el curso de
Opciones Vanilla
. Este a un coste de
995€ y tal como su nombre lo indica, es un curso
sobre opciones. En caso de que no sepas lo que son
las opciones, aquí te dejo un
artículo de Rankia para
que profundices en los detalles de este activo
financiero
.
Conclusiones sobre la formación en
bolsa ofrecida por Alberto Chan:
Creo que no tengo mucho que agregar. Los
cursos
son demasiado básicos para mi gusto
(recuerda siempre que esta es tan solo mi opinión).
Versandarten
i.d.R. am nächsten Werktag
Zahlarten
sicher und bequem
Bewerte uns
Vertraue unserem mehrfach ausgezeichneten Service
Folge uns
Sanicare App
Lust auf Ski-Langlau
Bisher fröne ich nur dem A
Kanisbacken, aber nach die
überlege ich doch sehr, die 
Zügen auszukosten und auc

* * *

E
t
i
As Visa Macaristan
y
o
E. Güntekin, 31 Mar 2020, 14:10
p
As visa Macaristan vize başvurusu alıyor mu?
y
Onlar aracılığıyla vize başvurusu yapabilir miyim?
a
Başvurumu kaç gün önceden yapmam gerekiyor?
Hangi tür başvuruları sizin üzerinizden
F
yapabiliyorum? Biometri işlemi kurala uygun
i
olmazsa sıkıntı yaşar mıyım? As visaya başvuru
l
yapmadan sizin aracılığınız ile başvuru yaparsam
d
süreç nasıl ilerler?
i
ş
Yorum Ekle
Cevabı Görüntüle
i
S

- [Task directions]
From the data above, output exactly the lines between the one containing "(recuerda siempre que" and the one containing "Zügen auszukosten und auc", counting both of them.

- [Task solution]
(recuerda siempre que esta es tan solo mi opinión).
Versandarten
i.d.R. am nächsten Werktag
Zahlarten
sicher und bequem
Bewerte uns
Vertraue unserem mehrfach ausgezeichneten Service
Folge uns
Sanicare App
Lust auf Ski-Langlau
Bisher fröne ich nur dem A
Kanisbacken, aber nach die
überlege ich doch sehr, die 
Zügen auszukosten und auc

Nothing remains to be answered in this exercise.